- Opening Delimiter -

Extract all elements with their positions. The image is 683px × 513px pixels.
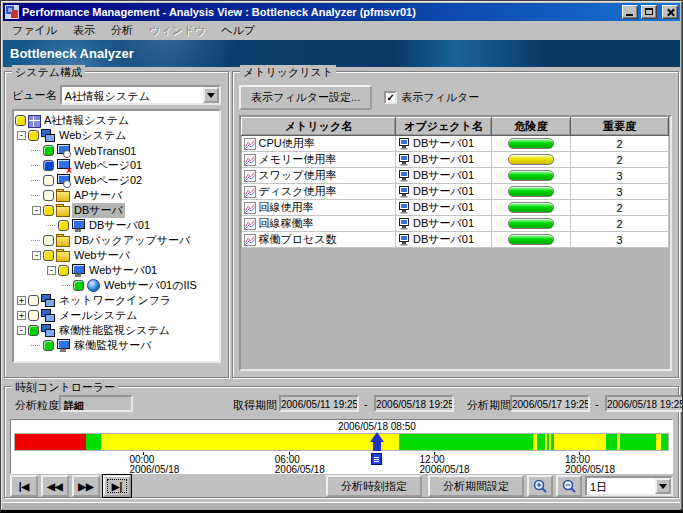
tree-item[interactable]: +メールシステム bbox=[15, 308, 218, 323]
system-tree[interactable]: A社情報システム-WebシステムWebTrans01Webページ01Webページ… bbox=[12, 109, 221, 363]
tree-item[interactable]: -DBサーバ bbox=[15, 203, 218, 218]
system-config-title: システム構成 bbox=[12, 65, 85, 80]
menu-item-file[interactable]: ファイル bbox=[4, 20, 65, 41]
metric-table: メトリック名オブジェクト名危険度重要度 CPU使用率DBサーバ012メモリー使用… bbox=[241, 117, 669, 248]
analysis-from-field: 2006/05/17 19:25 bbox=[510, 395, 590, 412]
timeline-bar[interactable] bbox=[14, 433, 669, 451]
maximize-button[interactable] bbox=[641, 5, 657, 19]
set-analysis-time-button[interactable]: 分析時刻指定 bbox=[326, 475, 422, 497]
computer-clock-icon bbox=[56, 144, 70, 157]
tree-item[interactable]: Webページ01 bbox=[15, 158, 218, 173]
view-name-dropdown-button[interactable] bbox=[203, 87, 219, 103]
object-name-cell: DBサーバ01 bbox=[396, 136, 492, 152]
set-analysis-period-button[interactable]: 分析期間設定 bbox=[428, 475, 524, 497]
step-forward-button[interactable]: ▶▶ bbox=[72, 475, 100, 497]
tree-item[interactable]: -稼働性能監視システム bbox=[15, 323, 218, 338]
collapse-icon[interactable]: - bbox=[32, 251, 41, 260]
collapse-icon[interactable]: - bbox=[17, 131, 26, 140]
table-row[interactable]: スワップ使用率DBサーバ013 bbox=[242, 168, 669, 184]
display-filter-checkbox-label: 表示フィルター bbox=[401, 90, 479, 105]
column-header[interactable]: オブジェクト名 bbox=[396, 118, 492, 136]
metric-name-text: 回線使用率 bbox=[259, 200, 314, 215]
tree-item[interactable]: -Webサーバ01 bbox=[15, 263, 218, 278]
metric-name-text: 回線稼働率 bbox=[259, 216, 314, 231]
importance-cell: 3 bbox=[571, 168, 669, 184]
danger-level-yellow-indicator bbox=[508, 154, 554, 165]
go-first-button[interactable]: |◀ bbox=[10, 475, 38, 497]
table-row[interactable]: メモリー使用率DBサーバ012 bbox=[242, 152, 669, 168]
minimize-button[interactable] bbox=[622, 5, 638, 19]
table-row[interactable]: 回線使用率DBサーバ012 bbox=[242, 200, 669, 216]
collapse-icon[interactable]: - bbox=[32, 206, 41, 215]
tree-item[interactable]: -Webシステム bbox=[15, 128, 218, 143]
column-header[interactable]: 重要度 bbox=[571, 118, 669, 136]
timeline-segment-red bbox=[15, 434, 86, 450]
tree-item[interactable]: WebTrans01 bbox=[15, 143, 218, 158]
collapse-icon[interactable]: - bbox=[17, 326, 26, 335]
tree-item-label: Webシステム bbox=[57, 128, 128, 143]
globe-icon bbox=[86, 279, 100, 292]
computer-icon bbox=[398, 202, 410, 214]
tree-item[interactable]: 稼働監視サーバ bbox=[15, 338, 218, 353]
zoom-out-button[interactable] bbox=[556, 475, 582, 497]
column-header[interactable]: 危険度 bbox=[492, 118, 571, 136]
chart-icon bbox=[244, 234, 256, 246]
tree-item-label: DBサーバ bbox=[72, 203, 125, 218]
tick-date-label: 2006/05/18 bbox=[275, 465, 325, 475]
status-green-icon bbox=[43, 145, 54, 156]
computer-icon bbox=[398, 138, 410, 150]
expand-icon[interactable]: + bbox=[17, 296, 26, 305]
tree-item[interactable]: +ネットワークインフラ bbox=[15, 293, 218, 308]
tree-item[interactable]: Webページ02 bbox=[15, 173, 218, 188]
tree-item-label: Webサーバ01のIIS bbox=[102, 278, 199, 293]
timeline-segment-yellow bbox=[554, 434, 606, 450]
collapse-icon[interactable]: - bbox=[47, 266, 56, 275]
table-row[interactable]: 回線稼働率DBサーバ012 bbox=[242, 216, 669, 232]
tree-item[interactable]: Webサーバ01のIIS bbox=[15, 278, 218, 293]
tree-item[interactable]: -Webサーバ bbox=[15, 248, 218, 263]
menu-item-analysis[interactable]: 分析 bbox=[103, 20, 141, 41]
tree-indent bbox=[15, 195, 30, 196]
zoom-in-button[interactable] bbox=[527, 475, 553, 497]
tree-item[interactable]: DBバックアップサーバ bbox=[15, 233, 218, 248]
timeline[interactable]: 2006/05/18 08:50 00:002006/05/1806:00200… bbox=[10, 419, 673, 474]
display-filter-checkbox[interactable]: ✓ bbox=[384, 91, 397, 104]
title-bar[interactable]: Performance Management - Analysis View :… bbox=[3, 3, 680, 21]
danger-level-cell bbox=[492, 184, 571, 200]
table-row[interactable]: CPU使用率DBサーバ012 bbox=[242, 136, 669, 152]
display-filter-checkbox-group[interactable]: ✓ 表示フィルター bbox=[384, 90, 479, 105]
expand-icon[interactable]: + bbox=[17, 311, 26, 320]
close-button[interactable] bbox=[662, 5, 678, 19]
system-config-panel: システム構成 ビュー名 A社情報システム A社情報システム-WebシステムWeb… bbox=[4, 71, 229, 378]
importance-cell: 2 bbox=[571, 200, 669, 216]
status-yellow-icon bbox=[58, 220, 69, 231]
go-last-button[interactable]: ▶| bbox=[103, 475, 131, 497]
time-range-dropdown-button[interactable] bbox=[655, 478, 671, 494]
object-name-cell: DBサーバ01 bbox=[396, 216, 492, 232]
object-name-text: DBサーバ01 bbox=[413, 184, 474, 199]
time-controller-panel: 時刻コントローラー 分析粒度 詳細 取得期間 2006/05/11 19:25 … bbox=[4, 386, 679, 498]
tree-item[interactable]: DBサーバ01 bbox=[15, 218, 218, 233]
tree-item[interactable]: A社情報システム bbox=[15, 113, 218, 128]
menu-item-view[interactable]: 表示 bbox=[65, 20, 103, 41]
time-marker-grip[interactable] bbox=[371, 453, 382, 465]
view-name-combobox[interactable]: A社情報システム bbox=[60, 85, 221, 105]
time-marker-arrow-icon bbox=[370, 432, 384, 442]
status-yellow-icon bbox=[15, 115, 26, 126]
computer-icon bbox=[56, 339, 70, 352]
tree-item-label: ネットワークインフラ bbox=[57, 293, 173, 308]
status-yellow-icon bbox=[58, 265, 69, 276]
application-window: Performance Management - Analysis View :… bbox=[0, 0, 683, 513]
menu-item-help[interactable]: ヘルプ bbox=[213, 20, 263, 41]
time-marker[interactable] bbox=[370, 432, 384, 465]
table-row[interactable]: ディスク使用率DBサーバ013 bbox=[242, 184, 669, 200]
time-range-combobox[interactable]: 1日 bbox=[585, 476, 673, 496]
column-header[interactable]: メトリック名 bbox=[242, 118, 396, 136]
tree-item[interactable]: APサーバ bbox=[15, 188, 218, 203]
tree-item-label: WebTrans01 bbox=[72, 145, 138, 157]
table-row[interactable]: 稼働プロセス数DBサーバ013 bbox=[242, 232, 669, 248]
time-controller-title: 時刻コントローラー bbox=[12, 380, 118, 395]
system-icon bbox=[41, 294, 55, 307]
step-back-button[interactable]: ◀◀ bbox=[41, 475, 69, 497]
display-filter-settings-button[interactable]: 表示フィルター設定... bbox=[239, 85, 372, 110]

- Closing Delimiter -

Instructions for the task: Return each line of the data where the word "システム構成" appears.

Answer space:
system-config-title: システム構成 bbox=[12, 65, 85, 80]
system-config-panel: システム構成 ビュー名 A社情報システム A社情報システム-WebシステムWeb… bbox=[4, 71, 229, 378]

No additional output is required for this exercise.